C’è bisogno quindi di trovare il giusto tempo e luogo dell’anima, non bisogna avere né scadenze e né fretta, perché si sa quest’ultima è sempre una cattiva consigliera.

Of Knowledge and Revelation, di Nero Kane (al terzo album in studio) è un lavoro tanto solenne quanto intriso di sacralità e misticismo.

Non è qualcosa da ascoltare distrattamente in auto, bensì un’opera da vivere, da sognare, da pasteggiare lentamente, come un vino antico per assaporarne tutti i sapori.

L’attenzione che richiede è la stessa che si ha nell’ammirare una bella chiesa o un bel dipinto.  Senza frenesia ma con tutti i chakra aperti ad accogliere tutte le varie sfumature del quale è intriso. Le atmosfere, rarefatte, malinconiche e angoscianti ci riportano al folk apocalittico dei Current 93, alla desolazione di Nico, quella di Marbel index e di desertshore, e all’inquietudine degli Swans.

Tanti elementi da mettere insieme per creare un giusto equilibrio. Nero Kane ci riesce bene regalando un sound barocco e sospeso scandito dalle note rimbombanti dell’organo e dagli arpeggi desertici della chitarra che caratterizzano l’intero LP.

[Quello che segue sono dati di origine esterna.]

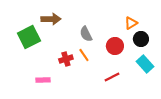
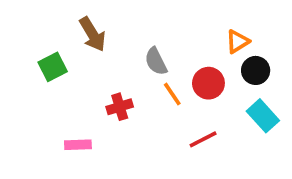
brown arrow: (51, 19) -> (92, 34), turned 60
green square: (29, 37) -> (53, 67), size x0.7
orange line: (84, 55) -> (172, 94), moved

Le Tastiere evocano gli inverni più freddi, trafiggono e riverberano il lamento del canto in maniera quasi liturgica. Un Disco tanto enigmatico quanto desolato e lugubre. Non ci sono singoli ma un continuum tra un brano e l’altro che accompagnano l’intero “pellegrinaggio” .

Essere bravi musicisti è un conto ma essere artisti è un altro, significa far permeare il proprio mondo verso lo spettatore, ed essere in grado di rapirlo anche solo per 50 minuti. Nessun esercizio di stile qui, non un bell’arpeggio di chitarra o un bell’aggiunta di organo ma un mondo che si costruisce man mano che i minuti scorrono.

 

Il mondo di Nero Kane è fatto di preghiere, di raccoglimento, di romanticismo e nichilismo, è immerso in un colore grigio dei testi che, esplorano i meandri dell’esistenza andando a scavare nel significato del dolore e della morte.

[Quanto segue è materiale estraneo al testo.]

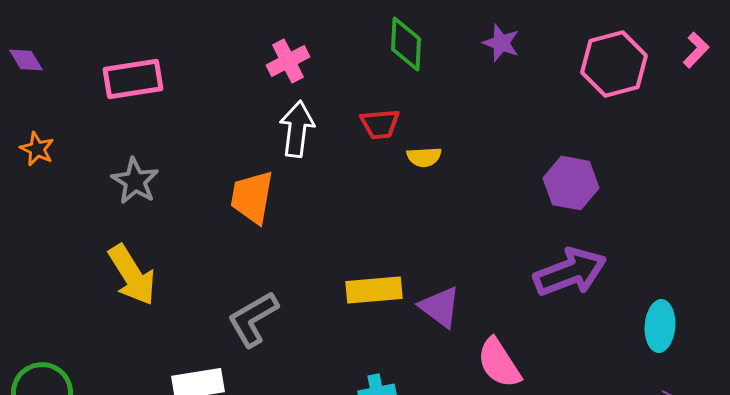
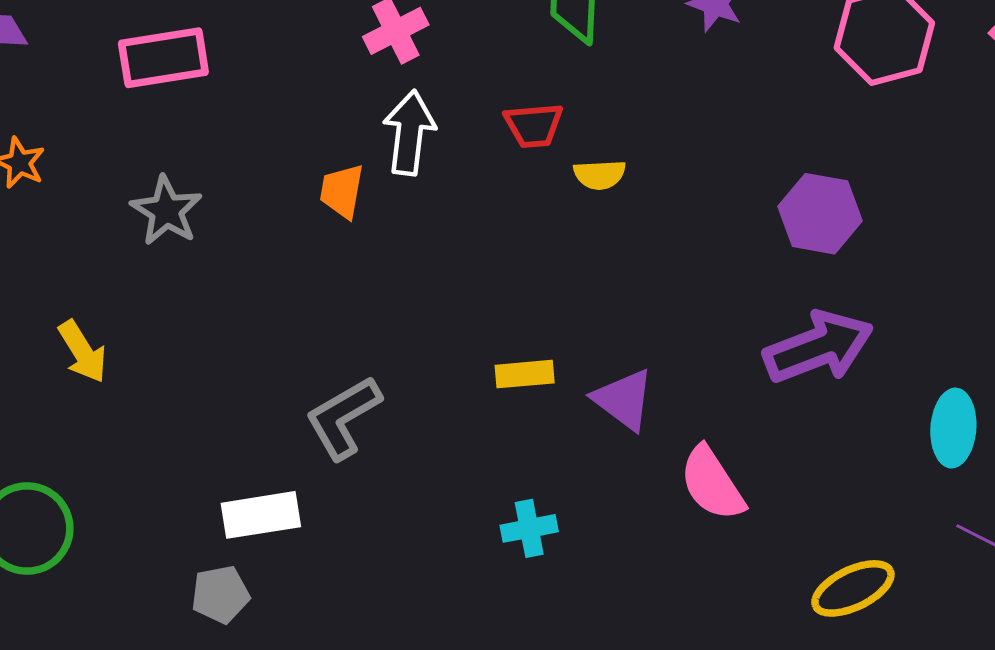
orange trapezoid: (252, 197) -> (342, 191), moved, size x0.7
yellow arrow: (132, 275) -> (82, 352), moved, size x0.7
yellow rectangle: (374, 290) -> (525, 374), size x0.7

Ho sempre sostenuto e apprezzato con fermezza che l’immagine e la credibilità di un gruppo sia nella sua totalità, nel senso che un artista che sia davvero completo cura tanto i suoni dei propri strumenti quanto l’immagine stessa che vuole rimandare allo spettatore. In questo senso risulta di fondamentale importanza la scelta degli abiti di scena e la presenza sul palcoscenico nonché anche le immagini da associare alla copertina.

In Nero Kane l’intera immagine che ne deriva è non solo credibile, ma anche particolarmente matura e centrata. Of Knoledge of revelation risulta anche più personale e contaminato rispetto ai loro lavori precendenti che, pur essendo validi, mostravano un’adesione maggiore ai miti di riferimento.

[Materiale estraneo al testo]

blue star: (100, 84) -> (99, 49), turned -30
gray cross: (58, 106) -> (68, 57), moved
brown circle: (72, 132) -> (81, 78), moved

Agli ascoltatori dico prendetevi il giusto momento per degustare bene questo progetto; andate a ricercare i loro video e godete dei loro live. Che non si usi un approccio superficiale, perché questo è un album senza tempo ed è lui stesso a prenderselo; lo esige.  Solo in questo modo sarete portati a capire l’estrema ricerca e accuratezza che si cela dietro questo progetto e godere così del fascino che emana.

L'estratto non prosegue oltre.